Animal agriculture is a historically and essentially oppressive one, one that asserts at its very root that “what’s yours is mine” if you don’t happen to be a human. Your milk, your eggs, your life. This is an entrenched patriarchal conceit, born of domination, and the idea that women, feminists at that, would accept this particular status quo is strange and troubling to me. That they would adopt it and wrap it in the parlance of quasi-feminist empowerment is especially unsettling. Yet I see photos of women with weapons standing over dead animals, grinning victoriously. I read grandiloquent accounts of slaughter, including one in which a woman was quoted as saying that she felt like “a goddess, an Amazon” after killing a chicken with her own hands. (Oh, and a knife.) I hear women speaking with obvious pride about shooting deer, killing the animals they have raised, taking them apart from limb to limb. Less overtly inspired by bloodlust, I know of avowed feminists who could “never” give up “their” cheese, who don’t pause to reflect on the lives of the chickens on the plate in front of them at their favorite Thai restaurant, who say that they consider their preferences first as a matter of self-empowerment.  

Here is the thing: when feminists are accepting and embracing the tools of oppression, it’s time to reevaluate things. Ladies, you have co-opted your own feminist principles and replaced them with maintaining your comforts instead.

Feminism is a social justice movement, one that asserts at its core that females are equal to males. No one deserves violence, injustice, suppression, and inequality simply because she was born with X and Y chromosomes, just as no Jews deserve persecution just because of the lineage they were born into or people of color deserve it because they are not Caucasian. We know this. Why are the animals people exploit and kill – those who were born to circumstances outside of their own control, just like all others – excluded from the sphere of consideration by otherwise thoughtful, kind, and progressive people? Because unrestricted access to animals is their right, damn it, and they will guard this privilege to the finish.
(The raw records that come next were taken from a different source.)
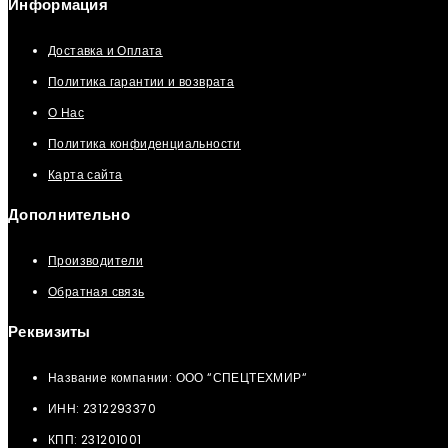
Информация
Доставка и Оплата
Политика гарантии и возврата
О Нас
Политика конфиденциальности
Карта сайта
Дополнительно
Производители
Обратная связь
Реквизиты
Название компании: ООО “СПЕЦТЕХМИР“
ИНН: 2312293370
КПП: 231201001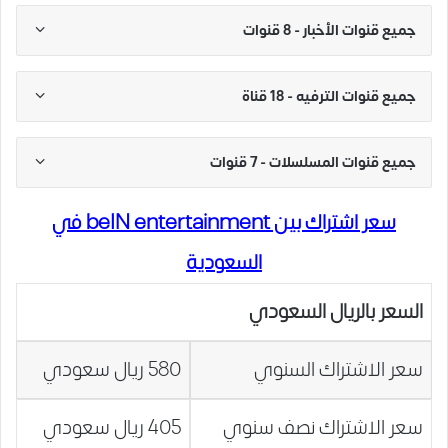
جميع قنوات الأخبار - 8 قنوات
جميع قنوات الترفيه - 18 قناة
جميع قنوات المسلسلات - 7 قنوات
سعر اشتراك بين beIN entertainment في
السعودية
السعر بالريال السعودي
سعر الاشتراك السنوي
580 ريال سعودي
سعر الاشتراك نصف سنوي
405 ريال سعودي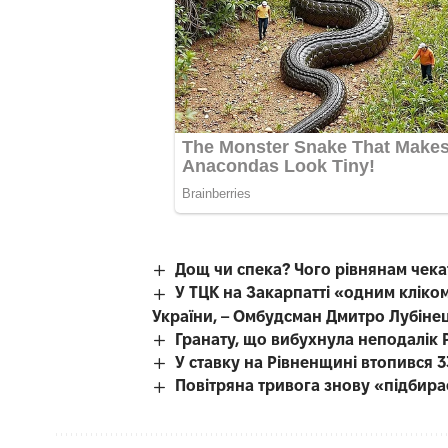
Дощ чи спека? Чого рівнянам чека
У ТЦК на Закарпатті «одним кліком
України, – Омбудсман Дмитро Лубіне
Гранату, що вибухнула неподалік Р
У ставку на Рівненщині втопився 3
Повітряна тривога знову «підбир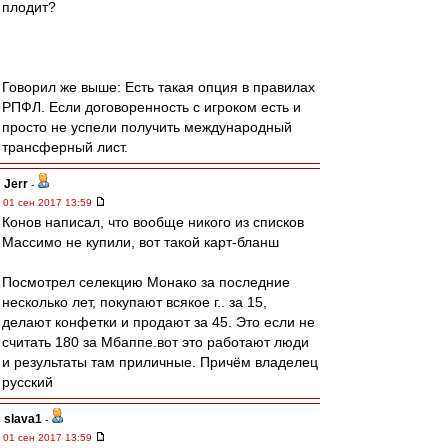
плодит?
Говорил же выше: Есть такая опция в правилах
РПФЛ. Если договоренность с игроком есть и
просто не успели получить международный
трансферный лист.
Jerr
-
01 сен 2017 13:59
Конов написал, что вообще никого из списков
Массимо не купили, вот такой карт-бланш
Посмотрел селекцию Монако за последние
несколько лет, покупают всякое г.. за 15,
делают конфетки и продают за 45. Это если не
считать 180 за Мбаппе.вот это работают люди
и результаты там приличные. Причём владелец
русский
slava1
-
01 сен 2017 13:59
Feminism is about many things and it differs from interpreter to interpreter. I get that. If feminism implies through word and deed (or is also complicit by the lack thereof) that some females are more equal than others, though, this crosses into the troubling mentality that supports slavery and selective, self-serving habits over moral consistency. When females of different species are forcibly impregnated and have their babies and milk taken from them in an enforced cycle of pregnancy and birth until they are considered worthless, that is a crime against them and it is gendered. This is institutionalized, state-sanctioned violence and exploitation. Wouldn’t a feminist naturally take a stand against such abuse? Wouldn’t a feminist naturally not aid and abet such heinous cruelty? Wouldn't a feminist naturally disavow such distinctly unenlightened and unnecessary violence? 

I am a feminist because I believe that all beings were created equal. I am a feminist because I reject the common practices of patriarchal violence, no matter how culturally ingrained they are and beneficial they might be to me.  I am a vegan because I am a true blue, proud feminist. We have to be honest to ourselves and honest to each other: are those of us who believe in social justice going to go the distance for others or are we just going to remain in our own comfort zone? Are we going to be fearless as we create this new world order or are we going to accept business as usual, choosing comfort over challenging ourselves to be true champions for sovereignty of the body and spirit?   

Despite how disappointed I have felt by other feminists over the years, I am still one in my heart and soul. This won’t ever change. I am just ready for other feminists to step up to the plate and take the animals off of it. We have to never let go of a commitment to tenacious compassion.

We are the ones. The future of the world rests in the hands of the powerful and fearless vegan feminists.